Collected data entries:
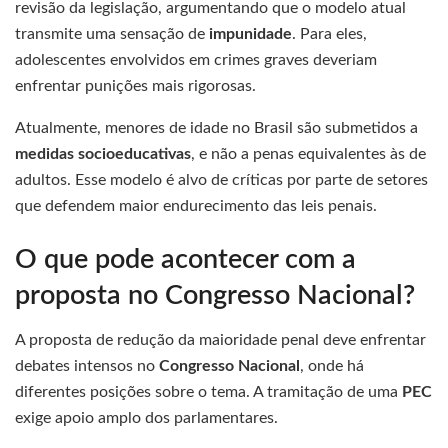
revisão da legislação, argumentando que o modelo atual
transmite uma sensação de
impunidade
. Para eles,
adolescentes envolvidos em crimes graves deveriam
enfrentar punições mais rigorosas.
Atualmente, menores de idade no Brasil são submetidos a
medidas socioeducativas
, e não a penas equivalentes às de
adultos. Esse modelo é alvo de críticas por parte de setores
que defendem maior endurecimento das leis penais.
O que pode acontecer com a
proposta no Congresso Nacional?
A proposta de redução da maioridade penal deve enfrentar
debates intensos no
Congresso Nacional
, onde há
diferentes posições sobre o tema. A tramitação de uma
PEC
exige apoio amplo dos parlamentares.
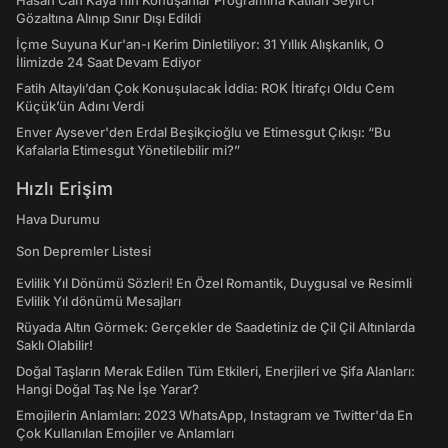
Hasan Can Kaya’nın Konuşanlar Programına Katılan Seyirci
Gözaltına Alınıp Sınır Dışı Edildi
İçme Suyuna Kur'an-ı Kerim Dinletiliyor: 31 Yıllık Alışkanlık, O
İlimizde 24 Saat Devam Ediyor
Fatih Altaylı’dan Çok Konuşulacak İddia: ROK İtirafçı Oldu Cem
Küçük’ün Adını Verdi
Enver Aysever'den Erdal Beşikçioğlu ve Etimesgut Çıkışı: “Bu
Kafalarla Etimesgut Yönetilebilir mi?”
Hızlı Erişim
Hava Durumu
Son Depremler Listesi
Evlilik Yıl Dönümü Sözleri! En Özel Romantik, Duygusal ve Resimli
Evlilik Yıl dönümü Mesajları
Rüyada Altın Görmek: Gerçekler de Saadetiniz de Çil Çil Altınlarda
Saklı Olabilir!
Doğal Taşların Merak Edilen Tüm Etkileri, Enerjileri ve Şifa Alanları:
Hangi Doğal Taş Ne İşe Yarar?
Emojilerin Anlamları: 2023 WhatsApp, Instagram ve Twitter'da En
Çok Kullanılan Emojiler ve Anlamları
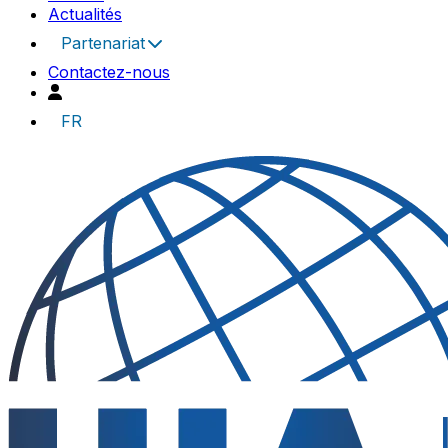
Actualités
Partenariat
Contactez-nous
FR
UIA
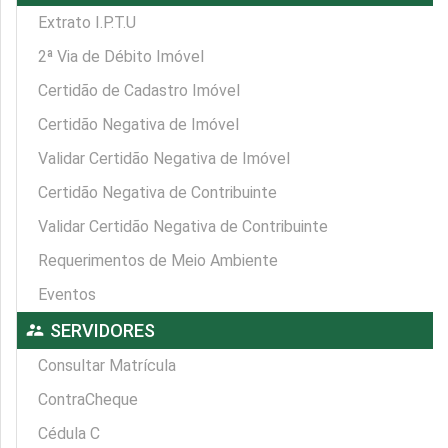
Extrato I.P.T.U
2ª Via de Débito Imóvel
Certidão de Cadastro Imóvel
Certidão Negativa de Imóvel
Validar Certidão Negativa de Imóvel
Certidão Negativa de Contribuinte
Validar Certidão Negativa de Contribuinte
Requerimentos de Meio Ambiente
Eventos
supervisor_account
SERVIDORES
Consultar Matrícula
ContraCheque
Cédula C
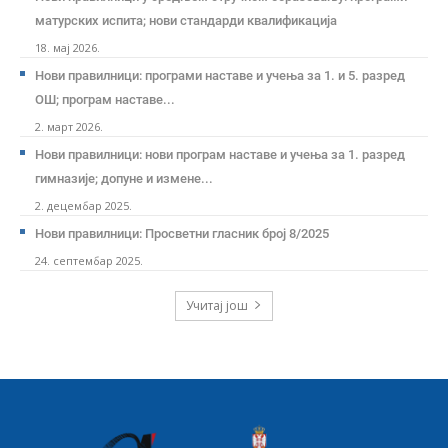
матурских испита; нови стандарди квалификација
18. мај 2026.
Нови правилници: програми наставе и учења за 1. и 5. разред
ОШ; програм наставе...
2. март 2026.
Нови правилници: нови програм наставе и учења за 1. разред
гимназије; допуне и измене...
2. децембар 2025.
Нови правилници: Просветни гласник број 8/2025
24. септембар 2025.
Учитај још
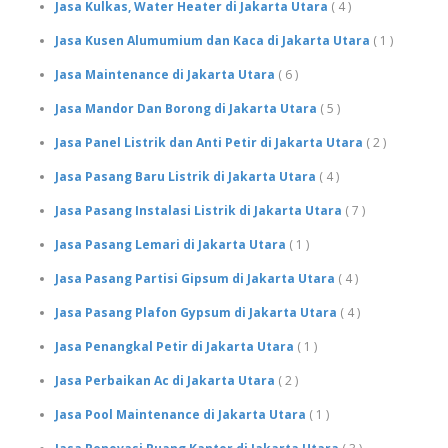
Jasa Kulkas, Water Heater di Jakarta Utara
( 4 )
Jasa Kusen Alumumium dan Kaca di Jakarta Utara
( 1 )
Jasa Maintenance di Jakarta Utara
( 6 )
Jasa Mandor Dan Borong di Jakarta Utara
( 5 )
Jasa Panel Listrik dan Anti Petir di Jakarta Utara
( 2 )
Jasa Pasang Baru Listrik di Jakarta Utara
( 4 )
Jasa Pasang Instalasi Listrik di Jakarta Utara
( 7 )
Jasa Pasang Lemari di Jakarta Utara
( 1 )
Jasa Pasang Partisi Gipsum di Jakarta Utara
( 4 )
Jasa Pasang Plafon Gypsum di Jakarta Utara
( 4 )
Jasa Penangkal Petir di Jakarta Utara
( 1 )
Jasa Perbaikan Ac di Jakarta Utara
( 2 )
Jasa Pool Maintenance di Jakarta Utara
( 1 )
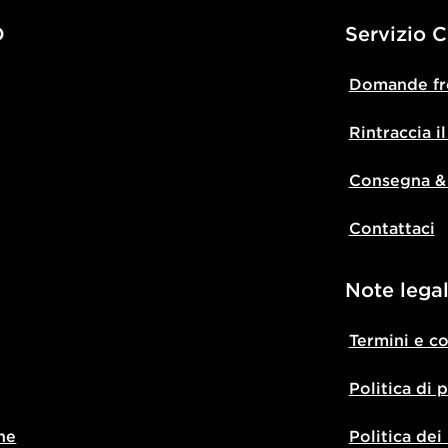
D
Servizio C
Domande fr
Rintraccia i
Consegna &
Contattaci
Note legal
Termini e c
Politica di 
ne
Politica dei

## TASK INSTRUCTIONS
For each line in the data that holds "разред", add one to a count, then report that count alone.

## EXPECTED ANSWER
2